- Born: 1954
- Education: Juniata College
- Occupation(s): Cinematographer Television director Television producer

= Michael Trim (television producer) =

Cinematographer, television director and producer

Michael Trim is a cinematographer, director, and producer. He worked on the television series, Weeds, Parks and Recreation, and Orange Is the New Black.

In 2010, Trim won a Primetime Emmy Award for Outstanding Cinematography for a Half-Hour Series for episode "A Modest Proposal" of the television series Weeds.

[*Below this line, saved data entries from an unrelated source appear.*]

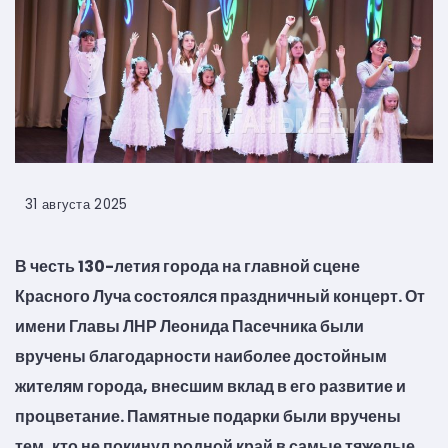
31 августа 2025
В честь 130-летия города на главной сцене
Красного Луча состоялся праздничный концерт. От
имени Главы ЛНР Леонида Пасечника были
вручены благодарности наиболее достойным
жителям города, внесшим вклад в его развитие и
процветание. Памятные подарки были вручены
тем, кто не покинул родной край в самые тяжелые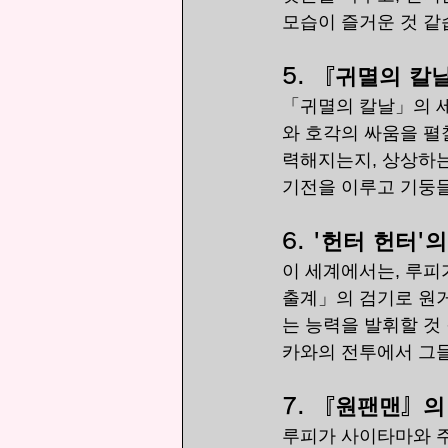
모습이 즐거운 것 같
5. 
『귀멸의 칼날
「귀멸의 칼날」의 
와 호각의 싸움을 펼
력해지는지, 상상하는
기전을 이루고 기둥들
6. 
'헌터 헌터'
이 세계에서는, 루피
출계」의 검기로 원거
는 능력을 발휘할 것
카와의 전투에서 그들
7. 
『원팬맨』의 세
루피가 사이타마와 주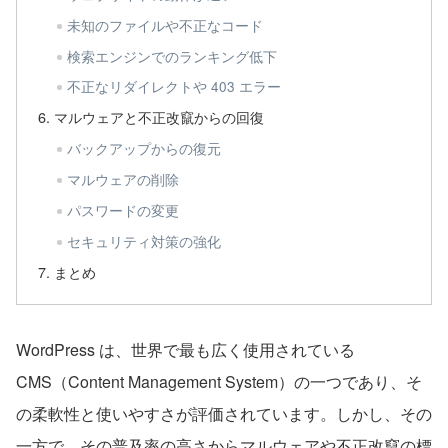
未知のファイルや不正なコード
検索エンジンでのランキング低下
不正なリダイレクトや 403 エラー
マルウェアと不正改竄からの回復
バックアップからの復元
マルウェアの削除
パスワードの変更
セキュリティ対策の強化
まとめ
WordPress は、世界で最も広く使用されている
CMS（Content Management System）の一つであり、そ
の柔軟性と使いやすさが評価されています。しかし、その
一方で、その普及率の高さからマルウェアや不正改竄の標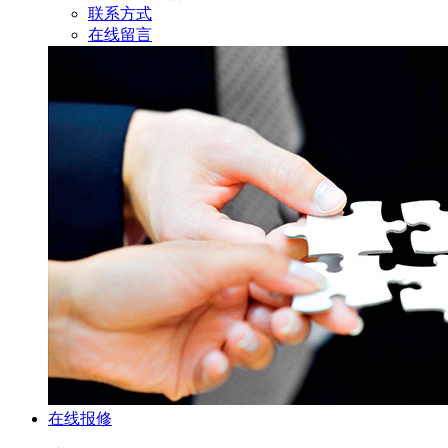
联系方式
在线留言
在线报修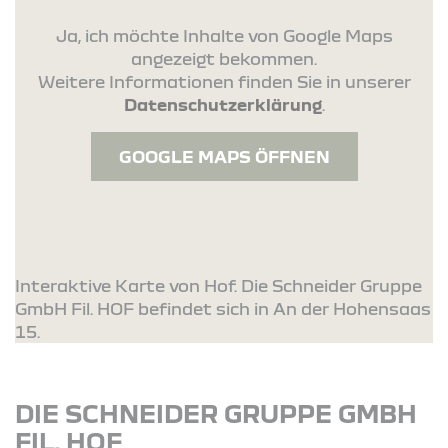
Ja, ich möchte Inhalte von Google Maps
angezeigt bekommen.
Weitere Informationen finden Sie in unserer
Datenschutzerklärung
.
GOOGLE MAPS ÖFFNEN
Interaktive Karte von Hof. Die Schneider Gruppe
GmbH Fil. HOF befindet sich in An der Hohensaas
15.
DIE SCHNEIDER GRUPPE GMBH
FIL. HOF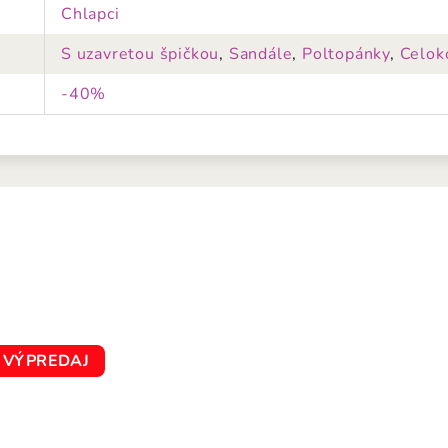
Chlapci
S uzavretou špičkou
,
Sandále
,
Poltopánky
,
Celok
-40%
VÝPREDAJ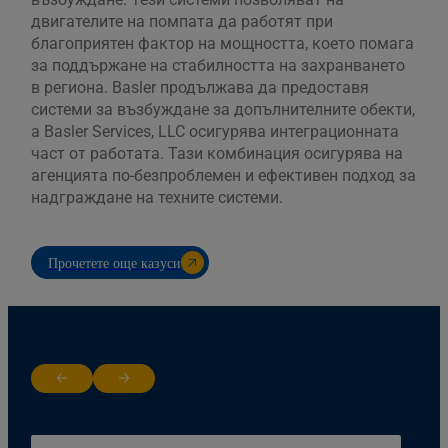
двигателите на помпата да работят при
благоприятен фактор на мощността, което помага
за поддържане на стабилността на захранването
в региона. Basler продължава да предоставя
системи за възбуждане за допълнителните обекти,
а Basler Services, LLC осигурява интеграционната
част от работата. Тази комбинация осигурява на
агенцията по-безпроблемен и ефективен подход за
надграждане на техните системи.
Прочетете още казуси
Return to previous slide
Jump to next slide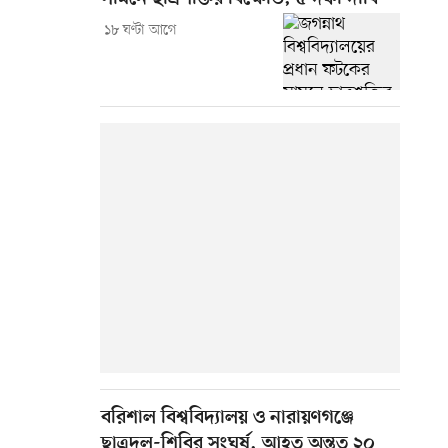
১৮ ঘণ্টা আগে
বরিশাল বিশ্ববিদ্যালয় ও নারায়ণগঞ্জে
ছাত্রদল-শিবির সংঘর্ষ, আহত অন্তত ২০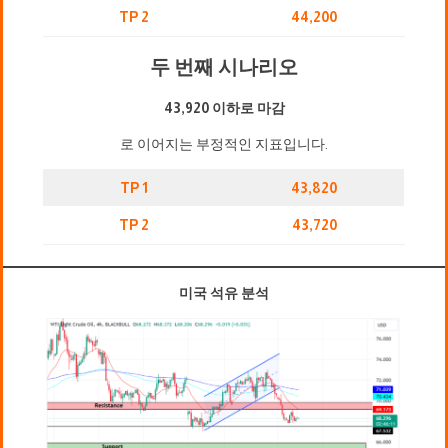
TP 2
44,200
두 번째 시나리오
43,920 이하로 마감
로 이어지는 부정적인 지표입니다.
TP 1
43,820
TP 2
43,720
미국 석유 분석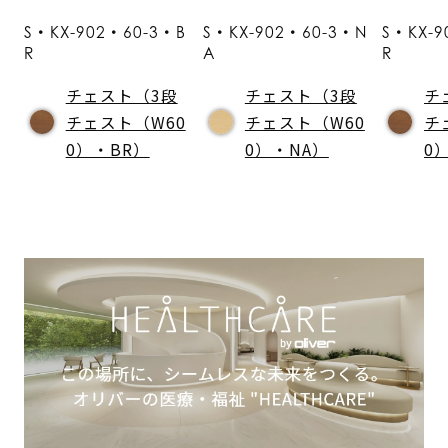
S・KX-902・60-3・B
S・KX-902・60-3・N
S・KX-9
R
A
R
チェスト（3段
チェスト（3段
チ
チェスト（W60
チェスト（W60
チ
0）・BR）
0）・NA）
0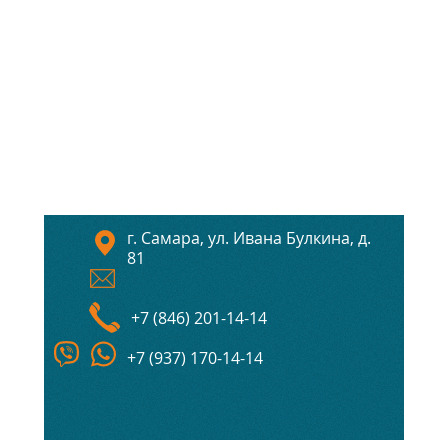
г. Самара, ул. Ивана Булкина, д.
81
+7 (846) 201-14-14
+7 (937) 170-14-14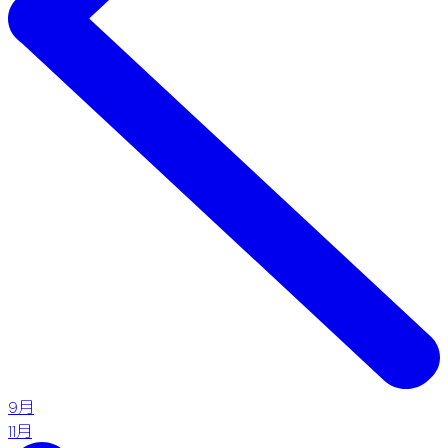
9月
11月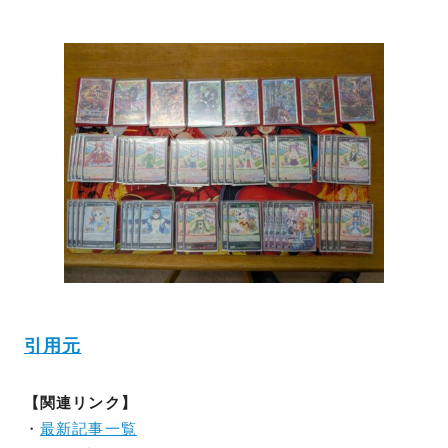
引用元
【関連リンク】
・
最新記事一覧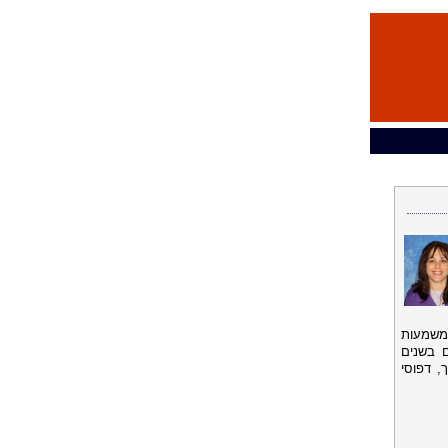
 משמעות
 בשנים
, דפוסי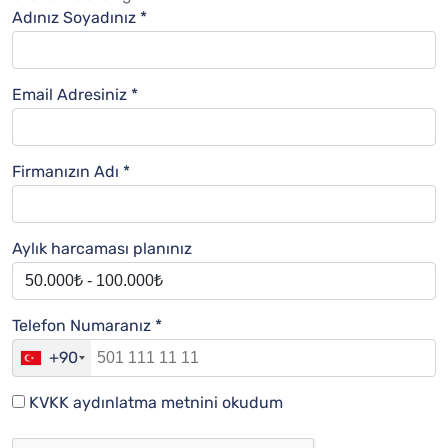
Adınız Soyadınız *
Email Adresiniz *
Firmanızın Adı *
Aylık harcaması planınız
Telefon Numaranız *
+90
KVKK aydınlatma metnini okudum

==Early life and education==
Michael graduated from Juniata College in Huntingdon, Pennsylvania, in 1976, and returned there to speak in 2011. He returned again to deliver the commencement address for the class of 2019 and receive an honorary doctorate for his achievements.

==Career==
Trim worked as director of photography for:
- 4 episodes of 30 Rock.
- 13 episodes of Cavemen.
- 50 episodes of Weeds.
- 34 episodes of Parks and Recreation.

He has worked in some producer capacity for:
- 36 episodes of Weeds.
- The entire first season of Orange Is the New Black (13 episodes) and part of the second season.

Trim has directed:
- 1 episode of Man Up!.
- 4 episodes of Parks and Recreation.
- 18 episodes of Weeds.
- 7 episodes of Orange Is the New Black.
- 1 episode of 68 Whiskey.

He has also worked in various other capacities, including production assistant, electrician, best boy, gaffer, cinematography. His initial interest in entertainment was in lighting.